* _WHAT NEEDS TO BE DONE_:
Copy every line from the material below that holds "Utility".

━━━ DATA EXTRACTS ━━━

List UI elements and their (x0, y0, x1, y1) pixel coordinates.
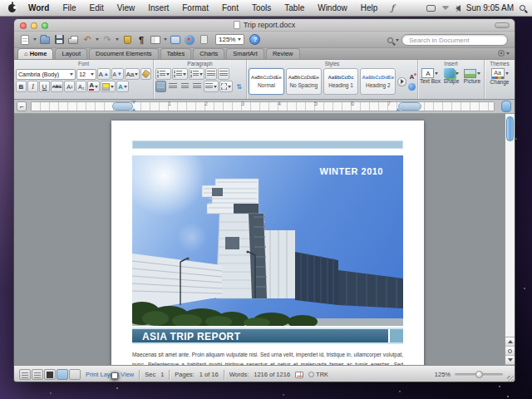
print-icon[interactable] (67, 34, 79, 46)
words-label[interactable]: Words: (229, 371, 249, 378)
wifi-menu-icon[interactable] (441, 6, 450, 11)
superscript-button[interactable]: A² (64, 81, 75, 92)
borders-button[interactable] (219, 81, 233, 92)
manage-styles-icon[interactable] (408, 83, 416, 91)
bold-button[interactable]: B (16, 81, 27, 92)
strikethrough-button[interactable]: ABC (51, 81, 63, 92)
align-left-button[interactable] (155, 81, 166, 92)
align-right-button[interactable] (180, 81, 190, 92)
tab-layout[interactable]: Layout (55, 48, 87, 59)
zoom-slider-knob[interactable] (475, 371, 483, 378)
multilevel-list-button[interactable] (189, 68, 204, 80)
line-spacing-button[interactable] (204, 81, 219, 92)
search-options-icon[interactable] (396, 39, 399, 42)
tab-selector-button[interactable]: ⌐ (17, 101, 27, 111)
align-center-button[interactable] (167, 81, 178, 92)
menu-table[interactable]: Table (278, 0, 311, 17)
insert-text-box-button[interactable]: A Text Box (420, 68, 441, 85)
insert-shape-button[interactable]: Shape (441, 68, 461, 85)
increase-indent-button[interactable] (218, 68, 229, 80)
undo-dropdown-icon[interactable] (96, 38, 99, 41)
vertical-scrollbar[interactable] (505, 114, 515, 365)
redo-dropdown-icon[interactable] (116, 38, 119, 41)
font-size-select[interactable]: 12 (76, 69, 96, 80)
help-button[interactable]: ? (249, 34, 260, 45)
script-menu-icon[interactable]: ƒ (384, 0, 401, 17)
search-icon[interactable] (387, 37, 393, 43)
media-browser-icon[interactable] (184, 34, 195, 46)
draft-view-button[interactable] (19, 369, 31, 380)
tab-review[interactable]: Review (266, 48, 300, 59)
redo-icon[interactable]: ↷ (101, 34, 113, 46)
document-proxy-icon[interactable] (234, 21, 240, 29)
menu-word[interactable]: Word (22, 0, 56, 17)
subscript-button[interactable]: A₂ (76, 81, 86, 92)
tab-tables[interactable]: Tables (160, 48, 192, 59)
style-heading-1[interactable]: AaBbCcDc Heading 1 (323, 68, 359, 95)
tab-document-elements[interactable]: Document Elements (89, 48, 159, 59)
apple-menu-icon[interactable] (8, 4, 16, 12)
menu-bar-clock[interactable]: Sun 9:05 AM (466, 3, 514, 12)
toolbox-icon[interactable] (198, 34, 209, 46)
ribbon-options-button[interactable] (498, 50, 510, 57)
displays-menu-icon[interactable] (426, 5, 436, 12)
toolbar-toggle-button[interactable] (495, 22, 510, 28)
sort-button[interactable]: ⇅ (234, 81, 244, 92)
style-heading-2[interactable]: AaBbCcDdEe Heading 2 (360, 68, 396, 95)
title-bar[interactable]: Trip report.docx (14, 19, 515, 32)
styles-pane-icon[interactable]: A (410, 73, 415, 81)
menu-file[interactable]: File (56, 0, 82, 17)
zoom-control[interactable]: 125% (215, 34, 244, 45)
first-line-indent-marker[interactable] (131, 101, 136, 104)
change-theme-button[interactable]: Aa Change (489, 68, 510, 86)
insert-picture-button[interactable]: Picture (462, 69, 482, 85)
tab-home[interactable]: ⌂ Home (17, 48, 53, 59)
browse-previous-button[interactable] (505, 337, 515, 347)
spotlight-icon[interactable] (520, 5, 525, 11)
publishing-view-button[interactable] (69, 369, 81, 380)
clear-formatting-button[interactable] (140, 68, 151, 80)
zoom-slider[interactable] (455, 373, 503, 376)
menu-window[interactable]: Window (311, 0, 354, 17)
view-label[interactable]: Print Layout View (86, 371, 134, 378)
scrollbar-thumb[interactable] (506, 116, 514, 141)
open-icon[interactable] (39, 34, 51, 46)
show-formatting-icon[interactable]: ¶ (135, 34, 147, 46)
ruler-strip[interactable] (31, 101, 495, 111)
grow-font-button[interactable]: A▲ (97, 68, 111, 80)
font-name-select[interactable]: Cambria (Body) (16, 69, 76, 80)
text-effects-button[interactable]: A (116, 81, 129, 92)
outline-view-button[interactable] (32, 369, 43, 380)
notebook-view-button[interactable] (44, 369, 56, 380)
resize-grip[interactable] (507, 376, 514, 382)
view-dropdown-icon[interactable] (164, 38, 167, 41)
ruler-right-margin[interactable] (398, 102, 421, 111)
left-indent-marker[interactable] (131, 108, 136, 111)
select-browse-object-button[interactable] (505, 347, 515, 356)
browse-next-button[interactable] (505, 356, 515, 365)
italic-button[interactable]: I (27, 81, 38, 92)
sidebar-toggle-icon[interactable] (170, 34, 181, 46)
menu-format[interactable]: Format (175, 0, 215, 17)
align-justify-button[interactable] (191, 81, 202, 92)
track-changes-indicator[interactable]: TRK (308, 371, 328, 378)
tab-charts[interactable]: Charts (193, 48, 224, 59)
document-page[interactable]: WINTER 2010 ASIA TRIP REPORT Maecenas si… (111, 121, 424, 365)
spelling-status-icon[interactable] (295, 372, 303, 378)
undo-icon[interactable]: ↶ (81, 34, 93, 46)
scrollbar-up-button[interactable] (501, 101, 511, 112)
right-indent-marker[interactable] (396, 108, 401, 111)
menu-edit[interactable]: Edit (83, 0, 111, 17)
words-value[interactable]: 1216 of 1216 (254, 371, 290, 378)
volume-menu-icon[interactable] (456, 5, 461, 12)
menu-tools[interactable]: Tools (245, 0, 278, 17)
decrease-indent-button[interactable] (205, 68, 217, 80)
bullets-button[interactable] (155, 68, 171, 80)
menu-view[interactable]: View (111, 0, 142, 17)
shrink-font-button[interactable]: A▼ (111, 68, 124, 80)
menu-insert[interactable]: Insert (141, 0, 175, 17)
style-no-spacing[interactable]: AaBbCcDdEe No Spacing (286, 68, 322, 95)
ruler-left-margin[interactable] (112, 102, 133, 111)
save-icon[interactable] (53, 34, 65, 46)
new-document-icon[interactable] (19, 34, 31, 46)
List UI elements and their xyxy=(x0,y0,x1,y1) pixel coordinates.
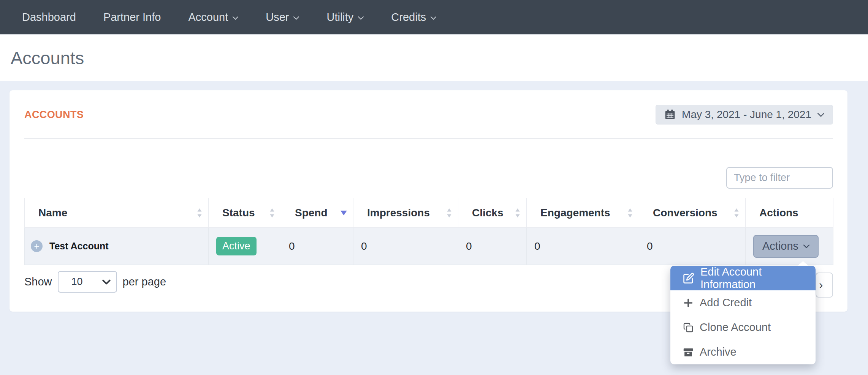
sort-icon xyxy=(734,208,739,217)
column-header-impressions[interactable]: Impressions xyxy=(353,198,458,228)
date-range-label: May 3, 2021 - June 1, 2021 xyxy=(682,109,811,121)
sort-icon xyxy=(269,208,275,217)
menu-item-label: Clone Account xyxy=(700,321,771,334)
chevron-down-icon xyxy=(233,16,238,20)
panel-header: ACCOUNTS May 3, 2021 - June 1, 2021 xyxy=(24,105,833,124)
nav-item-label: Partner Info xyxy=(103,11,161,24)
page-title: Accounts xyxy=(11,47,84,68)
show-label: Show xyxy=(24,276,52,288)
cell-actions: Actions xyxy=(746,228,833,265)
edit-icon xyxy=(683,273,694,284)
nav-item-label: Account xyxy=(188,11,228,24)
clone-icon xyxy=(683,322,694,333)
per-page-value: 10 xyxy=(71,276,83,288)
menu-item-add-credit[interactable]: Add Credit xyxy=(670,290,816,315)
nav-item-account[interactable]: Account xyxy=(174,11,252,24)
sort-icon xyxy=(627,208,633,217)
actions-button[interactable]: Actions xyxy=(753,235,819,258)
menu-item-label: Edit Account Information xyxy=(700,266,816,291)
filter-row xyxy=(24,167,833,189)
nav-item-label: User xyxy=(266,11,289,24)
cell-spend: 0 xyxy=(281,228,353,265)
column-header-engagements[interactable]: Engagements xyxy=(527,198,639,228)
panel-title: ACCOUNTS xyxy=(24,109,84,121)
sort-icon xyxy=(515,208,520,217)
accounts-table: Name Status Spend Impressions Clicks Eng… xyxy=(24,198,833,265)
table-header-row: Name Status Spend Impressions Clicks Eng… xyxy=(25,198,833,228)
date-range-button[interactable]: May 3, 2021 - June 1, 2021 xyxy=(656,105,833,124)
pagination-next-icon: › xyxy=(819,278,823,292)
nav-item-dashboard[interactable]: Dashboard xyxy=(22,11,90,24)
actions-button-label: Actions xyxy=(762,240,798,252)
menu-item-label: Archive xyxy=(700,346,737,358)
column-header-conversions[interactable]: Conversions xyxy=(639,198,746,228)
nav-item-label: Credits xyxy=(391,11,426,24)
actions-dropdown-menu: Edit Account Information Add Credit Clon… xyxy=(670,266,816,364)
expand-row-icon[interactable]: + xyxy=(31,240,43,252)
cell-clicks: 0 xyxy=(458,228,527,265)
nav-item-partner-info[interactable]: Partner Info xyxy=(90,11,175,24)
column-header-status[interactable]: Status xyxy=(209,198,281,228)
chevron-down-icon xyxy=(817,113,824,117)
status-badge: Active xyxy=(216,237,257,255)
cell-conversions: 0 xyxy=(639,228,746,265)
top-navbar: Dashboard Partner Info Account User Util… xyxy=(0,0,868,35)
cell-engagements: 0 xyxy=(527,228,639,265)
cell-name: + Test Account xyxy=(25,228,209,265)
table-row: + Test Account Active 0 0 0 0 0 Actions xyxy=(25,228,833,265)
menu-item-archive[interactable]: Archive xyxy=(670,340,816,364)
panel-divider xyxy=(24,138,833,139)
menu-item-edit-account-information[interactable]: Edit Account Information xyxy=(670,266,816,290)
filter-input[interactable] xyxy=(726,167,833,189)
column-header-name[interactable]: Name xyxy=(25,198,209,228)
nav-item-user[interactable]: User xyxy=(252,11,313,24)
chevron-down-icon xyxy=(358,16,364,20)
dropdown-caret xyxy=(797,261,809,266)
calendar-icon xyxy=(664,109,676,120)
column-header-spend[interactable]: Spend xyxy=(281,198,353,228)
nav-item-utility[interactable]: Utility xyxy=(313,11,377,24)
cell-impressions: 0 xyxy=(353,228,458,265)
page-title-bar: Accounts xyxy=(0,35,868,81)
column-header-actions: Actions xyxy=(746,198,833,228)
per-page-select[interactable]: 10 xyxy=(58,271,117,293)
sort-icon xyxy=(447,208,452,217)
nav-item-label: Utility xyxy=(326,11,353,24)
chevron-down-icon xyxy=(803,244,809,248)
account-name: Test Account xyxy=(49,241,109,252)
nav-item-label: Dashboard xyxy=(22,11,76,24)
column-header-clicks[interactable]: Clicks xyxy=(458,198,527,228)
sort-icon xyxy=(197,208,202,217)
nav-item-credits[interactable]: Credits xyxy=(377,11,450,24)
sort-desc-icon xyxy=(341,210,347,215)
menu-item-label: Add Credit xyxy=(700,296,752,309)
pagination-next-button[interactable]: › xyxy=(816,273,833,298)
chevron-down-icon xyxy=(293,16,299,20)
archive-icon xyxy=(683,347,694,358)
chevron-down-icon xyxy=(431,16,436,20)
chevron-down-icon xyxy=(102,279,111,285)
cell-status: Active xyxy=(209,228,281,265)
menu-item-clone-account[interactable]: Clone Account xyxy=(670,315,816,340)
plus-icon xyxy=(683,298,694,308)
per-page-label: per page xyxy=(123,276,166,288)
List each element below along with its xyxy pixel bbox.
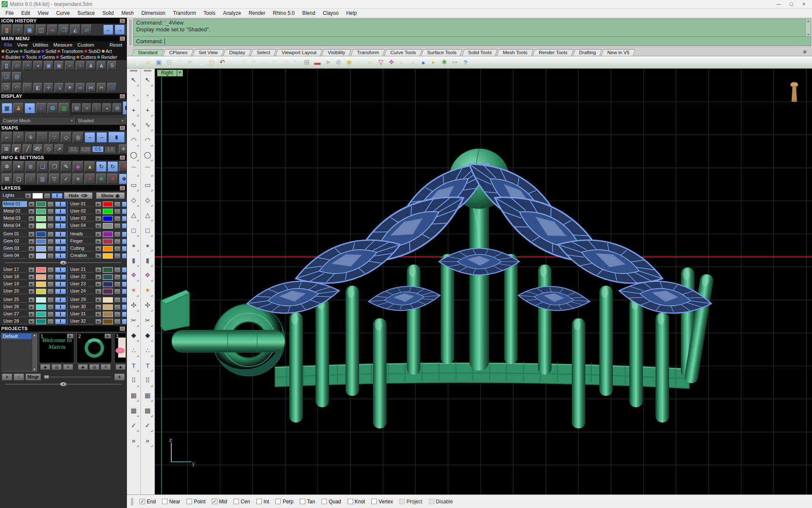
side-tool-icon[interactable]: △ [127,208,140,223]
panel-tool-icon[interactable]: ⌒ [23,83,32,92]
layer-current-button[interactable] [122,289,127,294]
panel-tool-icon[interactable]: ← [103,25,113,35]
toolbar-icon[interactable]: ▤ [206,57,217,67]
layer-lock-button[interactable]: ∩ [114,267,121,273]
layer-row[interactable]: User 18 ▶ ∩ [3,273,66,280]
side-tool-icon[interactable]: ⠿ [127,373,140,388]
toolbar-icon[interactable]: ↻ [291,57,302,67]
panel-tool-icon[interactable]: ∞ [47,25,58,35]
side-tool-icon[interactable]: ↖ [141,72,154,88]
thumbnail-load-button[interactable]: ◆ [40,364,50,370]
side-tool-icon[interactable]: ↖ [127,72,140,88]
layer-lock-button[interactable]: ∩ [47,253,54,259]
gear-icon[interactable]: ✱ [801,49,809,55]
panel-tool-icon[interactable]: ✛ [25,132,36,143]
scroll-up-icon[interactable]: ▲ [807,19,810,22]
panel-tool-icon[interactable]: ● [36,103,47,113]
layer-row[interactable]: User 29 ▶ ∩ [69,296,127,303]
layer-lock-button[interactable]: ∩ [47,297,54,303]
layer-color-swatch[interactable] [103,312,113,317]
toolbar-icon[interactable]: ✱ [439,57,450,67]
panel-tool-icon[interactable]: ◧ [33,83,43,92]
toolbar-icon[interactable]: ↶ [217,57,228,67]
toolbar-icon[interactable]: ◌ [259,57,270,67]
panel-tool-icon[interactable]: ▫ [76,61,85,70]
osnap-checkbox[interactable]: Tan [300,499,315,505]
layer-scrollbar[interactable] [67,231,68,259]
layer-row[interactable]: User 25 ▶ ∩ [3,296,66,303]
layer-expand-button[interactable]: ▶ [95,202,102,207]
toolbar-tab[interactable]: Set View [192,49,224,56]
layer-expand-button[interactable]: ▶ [95,253,102,259]
viewport-label[interactable]: Right ▾ [157,69,183,77]
layer-row[interactable]: Heads ▶ ∩ [69,231,127,237]
side-tool-icon[interactable]: ◻ [127,223,140,238]
layer-current-button[interactable] [55,253,66,259]
panel-tool-icon[interactable]: ◔ [23,61,32,70]
side-tool-icon[interactable]: ◠ [127,133,140,148]
layer-expand-button[interactable]: ▶ [28,232,35,237]
layer-expand-button[interactable]: ▶ [28,209,35,214]
layer-current-button[interactable] [122,223,127,229]
layer-current-button[interactable] [55,312,66,317]
close-icon[interactable]: ✕ [120,155,125,160]
osnap-checkbox[interactable]: Int [256,499,269,505]
layer-color-swatch[interactable] [103,202,113,207]
layer-current-button[interactable] [122,297,127,303]
osnap-checkbox[interactable]: Quad [321,499,341,505]
layer-current-button[interactable] [122,253,127,259]
thumbnail-load-button[interactable]: ◆ [115,364,126,370]
panel-tool-icon[interactable]: ❏ [37,161,48,172]
layer-lock-button[interactable]: ∩ [47,232,54,237]
close-icon[interactable]: ✕ [120,186,125,190]
layer-row[interactable]: User 26 ▶ ∩ [3,304,66,310]
panel-tool-icon[interactable]: ◌ [92,103,102,113]
layer-current-button[interactable] [55,202,66,207]
side-tool-icon[interactable]: ◯ [127,148,140,163]
toolbar-icon[interactable]: ↦ [450,57,460,67]
panel-tool-icon[interactable]: ◩ [12,144,22,154]
command-scrollbar[interactable]: ▲ ▼ [805,19,811,36]
toolbar-tab[interactable]: Mesh Tools [497,49,533,56]
panel-tool-icon[interactable]: ○ [82,103,91,113]
layer-lock-button[interactable]: ∩ [114,312,121,317]
project-thumbnail-preview[interactable]: 2 ▶ [77,333,112,363]
toolbar-icon[interactable]: ✛ [228,57,238,67]
side-tool-icon[interactable]: ✣ [127,298,140,313]
panel-tool-icon[interactable]: ▫ [65,61,74,70]
menubar-item[interactable]: Curve [52,9,74,17]
checkbox-box[interactable] [399,499,405,504]
panel-tool-icon[interactable]: ◜ [14,132,24,143]
project-thumbnail[interactable]: 1 ▶ Welcome to Matrix ◆ ▤ ✕ [39,333,74,372]
side-tool-icon[interactable]: ✓ [141,418,154,433]
toolbar-icon[interactable]: ◫ [175,57,185,67]
main-menu-category[interactable]: Tools [21,55,38,60]
layer-current-button[interactable] [55,319,66,324]
zoom-thumbnails-button[interactable]: + [114,373,125,381]
layer-current-button[interactable] [122,209,127,214]
side-tool-icon[interactable]: ◦ [127,88,140,103]
toolbar-icon[interactable]: ▣ [154,57,164,67]
toolbar-tab[interactable]: Standard [132,49,164,56]
panel-tool-icon[interactable]: ✶ [65,83,74,92]
main-menu-category[interactable]: Solid [41,49,57,54]
side-tool-icon[interactable]: ❖ [127,268,140,283]
snap-step-button[interactable]: 1.0 [104,146,116,152]
move-up-button[interactable]: ↑ [14,373,24,381]
side-tool-icon[interactable]: ✶ [127,283,140,298]
command-history[interactable]: Command: '_4View Display mode set to "Sh… [134,19,811,36]
project-list[interactable]: Default ▲ ▼ [1,333,37,372]
layer-expand-button[interactable]: ▶ [95,274,102,280]
layer-current-button[interactable] [122,282,127,287]
layer-color-swatch[interactable] [36,209,46,214]
panel-tool-icon[interactable]: ↻ [96,161,107,172]
thumbnail-expand-button[interactable]: ▶ [67,334,74,339]
osnap-checkbox[interactable]: Project [399,499,422,505]
layer-lock-button[interactable]: ∩ [47,216,54,221]
side-tool-icon[interactable]: ▩ [127,403,140,418]
layer-row[interactable]: User 31 ▶ ∩ [69,311,127,318]
panel-tool-icon[interactable]: ♟ [86,61,96,70]
toolbar-tab[interactable]: Viewport Layout [275,49,323,56]
thumbnail-delete-button[interactable]: ✕ [101,364,111,370]
layer-lock-button[interactable]: ∩ [114,253,121,259]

━━━

* _WRITTEN REPLY_:
nav-item-utility[interactable]: Utility xyxy=(313,11,377,24)
nav-item-label: Utility xyxy=(326,11,353,24)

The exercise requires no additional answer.